Each line of the data must be written out again verbatim; no image belongs in the copy.

The data:
┄┄┄┄┄┄┄┄┄┄

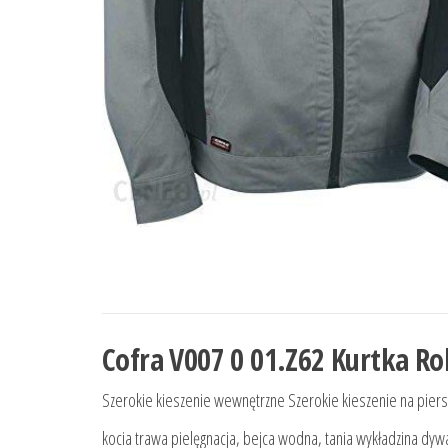
Cofra V007 0 01.Z62 Kurtka R
Szerokie kieszenie wewnętrzne Szerokie kieszenie na piers
kocia trawa pielęgnacja, bejca wodna, tania wykładzina dyw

┄┄┄┄┄┄┄┄┄┄

Exercise solution:
Cofra V007 0 01.Z62 Kurtka R
Szerokie kieszenie wewnętrzne Szerokie kieszenie na piers
kocia trawa pielęgnacja, bejca wodna, tania wykładzina dyw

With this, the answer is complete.